Problem description: In your copy, include every line of the listing below exactly but none of the pictures.

Listed records:
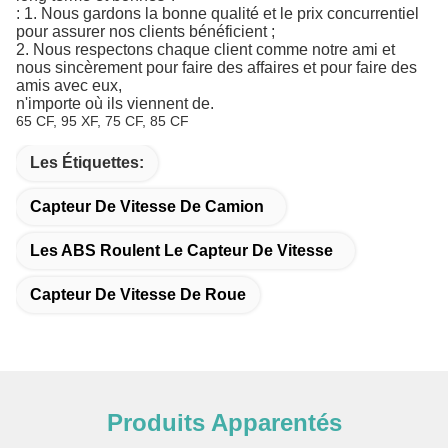
: 1. Nous gardons la bonne qualité et le prix concurrentiel
pour assurer nos clients bénéficient ;
2. Nous respectons chaque client comme notre ami et
nous sincèrement pour faire des affaires et pour faire des
amis avec eux,
n'importe où ils viennent de.
65 CF, 95 XF, 75 CF, 85 CF
Les Étiquettes:
Capteur De Vitesse De Camion
Les ABS Roulent Le Capteur De Vitesse
Capteur De Vitesse De Roue
Produits Apparentés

Reply:
: 1. Nous gardons la bonne qualité et le prix concurrentiel
pour assurer nos clients bénéficient ;
2. Nous respectons chaque client comme notre ami et
nous sincèrement pour faire des affaires et pour faire des
amis avec eux,
n'importe où ils viennent de.
65 CF, 95 XF, 75 CF, 85 CF
Les Étiquettes:
Capteur De Vitesse De Camion
Les ABS Roulent Le Capteur De Vitesse
Capteur De Vitesse De Roue
Produits Apparentés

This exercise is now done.